Uploaded image for project: 'Lustre'
  1. Lustre
  2. LU-4520

Text file busy error -- mainline 3.12 client

Details

    • Bug
    • Resolution: Fixed
    • Major
    • None
    • Lustre 2.4.2
    • None
    • 3
    • 12363

    Description

      When executing the following simple script, the in-kernel client fails with error "Text file busy", while the out-of-kernel 2.4.2 client compiled against 2.6.32 vanilla works.

      -----------
      #!/bin/bash

      rm -f ./test.sh
      touch ./test.sh && chmod a+x ./test.sh
      echo "echo foo" > ./test.sh
      ./test.sh
      echo "echo foo" > ./test.sh
      ------------

      The following script works in all cases:

      -----------
      #!/bin/bash

      rm -f ./test.sh
      touch ./test.sh && chmod a+x ./test.sh
      echo "echo foo" > ./test.sh
      bash ./test.sh
      echo "echo foo" > ./test.sh
      ------------

      Attachments

        1. LU-4398.tar.bz2
          118 kB
          Cédric Dufour
        2. LU4429+4520.patch
          3 kB
          Cédric Dufour
        3. LU-4520.ETXTBSY.lctl-dk.txt
          436 kB
          Cédric Dufour
        4. LU-4520.ETXTBSY.strace.txt
          20 kB
          Cédric Dufour
        5. LU-4520.ok-vanilla.pcap.txt
          5 kB
          Cédric Dufour
        6. LU-4520.pcap.txt
          4 kB
          Cédric Dufour

        Issue Links

          Activity

            [LU-4520] Text file busy error -- mainline 3.12 client

            Fixed a long time ago

            simmonsja James A Simmons added a comment - Fixed a long time ago
            pjones Peter Jones added a comment -

            Ah yes - thanks for clarifying!

            pjones Peter Jones added a comment - Ah yes - thanks for clarifying!
            rfehren Roland Fehrenbacher added a comment - - edited

            Peter,

            yes, it is.

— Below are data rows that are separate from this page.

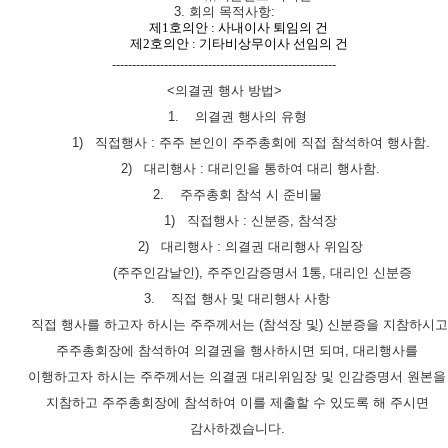
3.
회의 목적사항
:
제
1
호의안
:
사내이사 퇴임의 건
제2호의안 : 기타비상무이사 선임의 건
--------------------------------------------------------
<
의결권 행사 방법
>
1.
의결권 행사의 유형
1)
직접행사
:
주주 본인이 주주총회에 직접 참석하여 행사함
.
2)
대리행사
:
대리인을 통하여 대리 행사함
.
2.
주주총회 참석 시 준비물
1)
직접행사
:
신분증
,
참석장
2)
대리행사
:
의결권 대리행사 위임장
(
주주인감날인
),
주주인감증명서
1
통
,
대리인 신분증
3.
직접 행사 및 대리행사 사항
직접 행사를 하고자 하시는 주주께서는
(
참석장 및
)
신분증을 지참하시고
주주총회장에 참석하여 의결권을 행사하시면 되며
,
대리행사를
이행하고자 하시는 주주께서는 의결권 대리위임장 및 인감증명서 원본을
지참하고 주주총회장에 참석하여 이를 제출할 수 있도록 해 주시면
감사하겠습니다
.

But we're working with the in-kernel client based on 3.12 and for that we needed to make a backport. The LU-4429 fix is also included in linux-next, so will probably be in 3.15.

            Roland

            rfehren Roland Fehrenbacher added a comment - - edited Peter, yes, it is. But we're working with the in-kernel client based on 3.12 and for that we needed to make a backport. The LU-4429 fix is also included in linux-next, so will probably be in 3.15. Roland
            pjones Peter Jones added a comment -

            Roland

            Wasn't the LU-4429 fix already in 2.5.1?

            Peter

            pjones Peter Jones added a comment - Roland Wasn't the LU-4429 fix already in 2.5.1? Peter

            I should have added, that it is indeed also necessary to include LU-4429 on the client.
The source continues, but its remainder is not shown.